Amid a post-Brexit search for national identity, it is perhaps not idle to ask what part the NHS will play in how the UK sees itself after it leaves the European Union.
The health service remains a symbol of security, or the absence of it. That much was obvious from the result of the Brexit referendum, in which a rhetorical flourish by the Leave campaign — a pledge to deliver an extra £350m a week for the health service if Britain quit the EU — seems to have swayed votes, not least in areas where the service has endured some of the steepest cuts.
Yet there is something about the NHS’s very size and opacity that makes it hard to have a debate about how it should be run that does not descend into caricature, argues the IFS’s Johnson.

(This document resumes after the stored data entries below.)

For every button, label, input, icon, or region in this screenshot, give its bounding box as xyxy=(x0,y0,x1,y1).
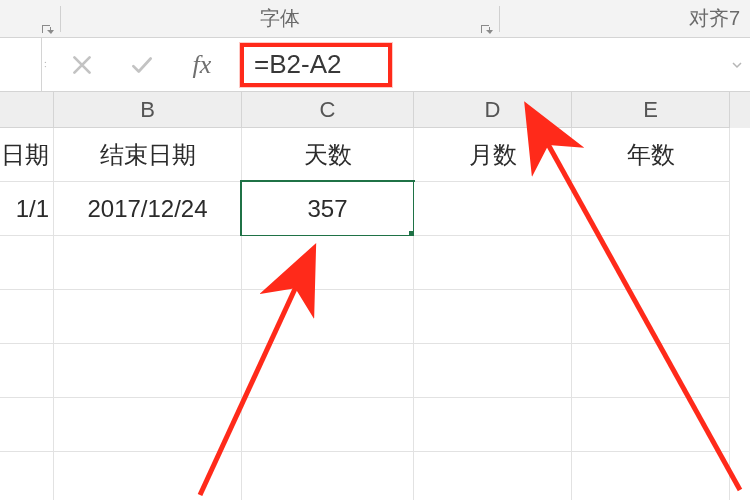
cell[interactable] xyxy=(242,236,414,290)
cell[interactable] xyxy=(414,452,572,500)
dialog-launcher-icon[interactable] xyxy=(479,19,493,33)
cell-E1[interactable]: 年数 xyxy=(572,128,730,182)
cell[interactable] xyxy=(572,236,730,290)
cell[interactable] xyxy=(572,398,730,452)
table-row xyxy=(0,398,750,452)
cell-C2-active[interactable]: 357 xyxy=(242,182,414,236)
cell[interactable] xyxy=(572,344,730,398)
enter-button[interactable] xyxy=(112,38,172,91)
insert-function-button[interactable]: fx xyxy=(172,50,232,80)
cell[interactable] xyxy=(414,344,572,398)
ribbon-group-alignment: 对齐7 xyxy=(500,0,750,37)
cell-C2-value: 357 xyxy=(307,195,347,223)
cell[interactable] xyxy=(242,290,414,344)
formula-input-wrap xyxy=(232,38,728,91)
cell-D1[interactable]: 月数 xyxy=(414,128,572,182)
cell[interactable] xyxy=(242,344,414,398)
cell[interactable] xyxy=(414,398,572,452)
cell-B1[interactable]: 结束日期 xyxy=(54,128,242,182)
table-row: 日期 结束日期 天数 月数 年数 xyxy=(0,128,750,182)
cell[interactable] xyxy=(54,452,242,500)
cell[interactable] xyxy=(0,236,54,290)
ribbon-group-alignment-label: 对齐7 xyxy=(689,5,740,32)
cell-C1[interactable]: 天数 xyxy=(242,128,414,182)
name-box-dropdown-icon[interactable] xyxy=(42,38,52,92)
cell[interactable] xyxy=(572,452,730,500)
ribbon-group-font: 字体 xyxy=(61,0,499,37)
cell-D2[interactable] xyxy=(414,182,572,236)
cell-E2[interactable] xyxy=(572,182,730,236)
formula-buttons: fx xyxy=(42,38,232,91)
cell-A2-partial[interactable]: 1/1 xyxy=(0,182,54,236)
cell[interactable] xyxy=(54,290,242,344)
table-row xyxy=(0,344,750,398)
dialog-launcher-icon[interactable] xyxy=(40,19,54,33)
rows: 日期 结束日期 天数 月数 年数 1/1 2017/12/24 357 xyxy=(0,128,750,500)
table-row: 1/1 2017/12/24 357 xyxy=(0,182,750,236)
worksheet-grid: B C D E 日期 结束日期 天数 月数 年数 1/1 2017/12/24 … xyxy=(0,92,750,500)
cell[interactable] xyxy=(0,452,54,500)
cell[interactable] xyxy=(0,398,54,452)
cell[interactable] xyxy=(54,398,242,452)
cell[interactable] xyxy=(414,236,572,290)
cell[interactable] xyxy=(414,290,572,344)
cell[interactable] xyxy=(0,344,54,398)
cell[interactable] xyxy=(54,344,242,398)
cancel-button[interactable] xyxy=(52,38,112,91)
cell[interactable] xyxy=(54,236,242,290)
column-headers-row: B C D E xyxy=(0,92,750,128)
cell-B2[interactable]: 2017/12/24 xyxy=(54,182,242,236)
ribbon-group-clipboard-stub xyxy=(0,0,60,37)
table-row xyxy=(0,236,750,290)
ribbon-group-font-label: 字体 xyxy=(260,5,300,32)
name-box[interactable] xyxy=(0,38,42,91)
svg-point-0 xyxy=(44,62,45,63)
column-header-D[interactable]: D xyxy=(414,92,572,128)
table-row xyxy=(0,452,750,500)
column-header-C[interactable]: C xyxy=(242,92,414,128)
table-row xyxy=(0,290,750,344)
cell[interactable] xyxy=(242,452,414,500)
column-header-E[interactable]: E xyxy=(572,92,730,128)
formula-bar-expand-icon[interactable] xyxy=(728,38,746,91)
column-header-B[interactable]: B xyxy=(54,92,242,128)
formula-input[interactable] xyxy=(232,49,728,80)
select-all-corner[interactable] xyxy=(0,92,54,128)
cell[interactable] xyxy=(242,398,414,452)
ribbon-group-labels: 字体 对齐7 xyxy=(0,0,750,38)
cell-A1-partial[interactable]: 日期 xyxy=(0,128,54,182)
cell[interactable] xyxy=(572,290,730,344)
cell[interactable] xyxy=(0,290,54,344)
formula-bar: fx xyxy=(0,38,750,92)
svg-point-1 xyxy=(44,66,45,67)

“We’ve never really worked out how to . . . balance [giving] appropriate autonomy, which you have to have in a system that big, [with] levers and controls and accountability. As soon as you start that you immediately get terribly simplistic: ‘You need a market’. Or ‘you can’t privatise it’ . . . It doesn’t work in political discourse.”
Nevertheless, a national reckoning is coming, with or without a national debate. Until now, the NHS’s outsize share of public spending has been made possible in significant measure by steep cuts in the defence budget. No longer, however: the peace dividend has expired. Now Britons may either have to accept even bigger cuts in the remainder of the welfare state — which spends far more proportionally on health and pensions than 30 years ago — or pay higher taxes.
Either route may lead them to turn a sharper, less misty-eyed gaze on the way it is run. This is no bad thing. For if we cannot overcome our national romance with the model we have always known, we may be in danger of loving the service to death.